- WORK INSTRUCTIONS: When the line containing "qualified SDI Rescue Diver" appears in the entries below, begin printing there and stop after the line containing "Haining Haida Warp"; print each of those lines exactly and no other line.

- Saved entries:
*** Block opens ***
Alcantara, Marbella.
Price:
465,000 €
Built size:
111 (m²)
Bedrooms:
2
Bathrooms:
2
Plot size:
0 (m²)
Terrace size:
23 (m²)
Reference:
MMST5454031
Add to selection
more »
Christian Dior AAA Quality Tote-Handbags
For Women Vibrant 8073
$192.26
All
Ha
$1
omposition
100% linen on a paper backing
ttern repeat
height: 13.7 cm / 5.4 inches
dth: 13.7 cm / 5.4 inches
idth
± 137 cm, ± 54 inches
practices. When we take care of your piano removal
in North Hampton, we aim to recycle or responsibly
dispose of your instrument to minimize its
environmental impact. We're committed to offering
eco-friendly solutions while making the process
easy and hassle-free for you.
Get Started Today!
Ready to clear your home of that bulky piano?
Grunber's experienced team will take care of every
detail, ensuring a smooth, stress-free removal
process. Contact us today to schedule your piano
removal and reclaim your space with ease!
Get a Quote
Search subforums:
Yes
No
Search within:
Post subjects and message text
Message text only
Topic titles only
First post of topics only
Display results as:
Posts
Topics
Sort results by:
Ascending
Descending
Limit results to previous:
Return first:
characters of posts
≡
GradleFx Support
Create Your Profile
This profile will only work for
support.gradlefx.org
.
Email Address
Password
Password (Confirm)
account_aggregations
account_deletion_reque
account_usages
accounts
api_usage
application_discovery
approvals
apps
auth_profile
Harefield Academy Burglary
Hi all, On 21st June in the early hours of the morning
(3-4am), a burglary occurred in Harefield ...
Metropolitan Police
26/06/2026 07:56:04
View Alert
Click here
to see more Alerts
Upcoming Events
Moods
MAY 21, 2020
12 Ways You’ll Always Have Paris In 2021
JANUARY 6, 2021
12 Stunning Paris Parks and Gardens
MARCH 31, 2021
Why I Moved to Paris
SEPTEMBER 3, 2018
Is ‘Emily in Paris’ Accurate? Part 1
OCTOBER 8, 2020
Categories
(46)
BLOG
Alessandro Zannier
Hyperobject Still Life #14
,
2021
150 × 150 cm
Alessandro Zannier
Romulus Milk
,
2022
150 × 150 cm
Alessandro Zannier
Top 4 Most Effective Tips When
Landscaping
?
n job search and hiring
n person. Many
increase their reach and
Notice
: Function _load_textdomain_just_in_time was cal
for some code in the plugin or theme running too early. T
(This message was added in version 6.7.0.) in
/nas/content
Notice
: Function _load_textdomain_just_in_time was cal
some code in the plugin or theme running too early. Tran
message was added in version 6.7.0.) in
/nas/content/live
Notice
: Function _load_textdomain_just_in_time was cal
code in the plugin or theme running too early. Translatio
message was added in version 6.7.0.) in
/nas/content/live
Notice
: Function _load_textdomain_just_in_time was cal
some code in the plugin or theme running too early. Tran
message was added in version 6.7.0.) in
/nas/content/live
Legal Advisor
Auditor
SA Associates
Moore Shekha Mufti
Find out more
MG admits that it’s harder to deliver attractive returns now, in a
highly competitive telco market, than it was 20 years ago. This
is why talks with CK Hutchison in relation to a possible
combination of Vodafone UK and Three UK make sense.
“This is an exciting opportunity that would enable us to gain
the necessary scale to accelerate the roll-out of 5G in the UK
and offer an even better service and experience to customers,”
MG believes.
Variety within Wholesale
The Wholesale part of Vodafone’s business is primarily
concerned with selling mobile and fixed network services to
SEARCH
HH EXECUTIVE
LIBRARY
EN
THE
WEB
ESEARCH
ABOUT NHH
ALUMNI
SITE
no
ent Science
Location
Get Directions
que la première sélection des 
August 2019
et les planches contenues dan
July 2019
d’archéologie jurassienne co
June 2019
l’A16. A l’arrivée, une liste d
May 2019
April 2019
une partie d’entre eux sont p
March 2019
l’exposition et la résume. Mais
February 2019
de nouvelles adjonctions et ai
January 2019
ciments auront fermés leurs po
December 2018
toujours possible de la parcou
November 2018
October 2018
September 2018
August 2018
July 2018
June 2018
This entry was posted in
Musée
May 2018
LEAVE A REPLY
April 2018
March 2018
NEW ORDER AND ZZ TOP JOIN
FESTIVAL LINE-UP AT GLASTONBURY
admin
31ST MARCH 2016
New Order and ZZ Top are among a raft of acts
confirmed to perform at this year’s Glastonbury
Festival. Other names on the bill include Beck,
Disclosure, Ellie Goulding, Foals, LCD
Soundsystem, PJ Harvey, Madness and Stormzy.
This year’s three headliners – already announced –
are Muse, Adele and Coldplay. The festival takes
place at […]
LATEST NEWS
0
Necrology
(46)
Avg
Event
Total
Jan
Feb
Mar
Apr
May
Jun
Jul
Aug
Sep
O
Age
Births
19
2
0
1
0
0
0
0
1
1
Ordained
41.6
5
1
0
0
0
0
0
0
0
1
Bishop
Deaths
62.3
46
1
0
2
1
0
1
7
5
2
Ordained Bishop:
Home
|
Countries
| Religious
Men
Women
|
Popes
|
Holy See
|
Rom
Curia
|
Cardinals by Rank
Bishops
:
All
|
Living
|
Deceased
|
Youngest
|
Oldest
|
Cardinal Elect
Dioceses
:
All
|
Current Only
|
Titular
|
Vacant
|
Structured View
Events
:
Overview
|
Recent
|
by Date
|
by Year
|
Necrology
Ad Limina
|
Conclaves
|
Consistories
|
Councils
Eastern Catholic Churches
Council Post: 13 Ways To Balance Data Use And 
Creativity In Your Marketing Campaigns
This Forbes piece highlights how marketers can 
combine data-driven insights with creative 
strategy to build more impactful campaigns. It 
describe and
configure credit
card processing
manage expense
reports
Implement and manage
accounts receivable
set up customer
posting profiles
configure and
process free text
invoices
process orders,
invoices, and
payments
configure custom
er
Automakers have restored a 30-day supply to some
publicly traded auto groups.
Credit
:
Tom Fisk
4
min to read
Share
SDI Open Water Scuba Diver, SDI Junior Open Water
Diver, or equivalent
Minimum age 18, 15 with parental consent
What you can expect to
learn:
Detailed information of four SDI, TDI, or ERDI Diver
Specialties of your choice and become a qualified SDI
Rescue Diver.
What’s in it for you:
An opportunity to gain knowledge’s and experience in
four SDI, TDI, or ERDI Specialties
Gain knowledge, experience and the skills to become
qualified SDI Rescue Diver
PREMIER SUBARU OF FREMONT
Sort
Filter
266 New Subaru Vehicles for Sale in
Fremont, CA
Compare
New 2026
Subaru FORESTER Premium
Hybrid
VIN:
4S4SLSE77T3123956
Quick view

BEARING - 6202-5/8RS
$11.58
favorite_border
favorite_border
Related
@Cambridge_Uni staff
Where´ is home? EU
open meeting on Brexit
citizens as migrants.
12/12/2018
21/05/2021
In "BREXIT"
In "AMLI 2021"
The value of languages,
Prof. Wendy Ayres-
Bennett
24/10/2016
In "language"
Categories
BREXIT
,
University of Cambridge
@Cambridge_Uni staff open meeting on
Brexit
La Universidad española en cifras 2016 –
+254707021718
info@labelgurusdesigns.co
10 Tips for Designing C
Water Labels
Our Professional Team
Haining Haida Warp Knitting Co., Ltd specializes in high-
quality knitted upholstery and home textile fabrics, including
*** Block closes ***
- ANSWER AREA:
qualified SDI Rescue Diver
PREMIER SUBARU OF FREMONT
Sort
Filter
266 New Subaru Vehicles for Sale in
Fremont, CA
Compare
New 2026
Subaru FORESTER Premium
Hybrid
VIN:
4S4SLSE77T3123956
Quick view

BEARING - 6202-5/8RS
$11.58
favorite_border
favorite_border
Related
@Cambridge_Uni staff
Where´ is home? EU
open meeting on Brexit
citizens as migrants.
12/12/2018
21/05/2021
In "BREXIT"
In "AMLI 2021"
The value of languages,
Prof. Wendy Ayres-
Bennett
24/10/2016
In "language"
Categories
BREXIT
,
University of Cambridge
@Cambridge_Uni staff open meeting on
Brexit
La Universidad española en cifras 2016 –
+254707021718
info@labelgurusdesigns.co
10 Tips for Designing C
Water Labels
Our Professional Team
Haining Haida Warp Knitting Co., Ltd specializes in high-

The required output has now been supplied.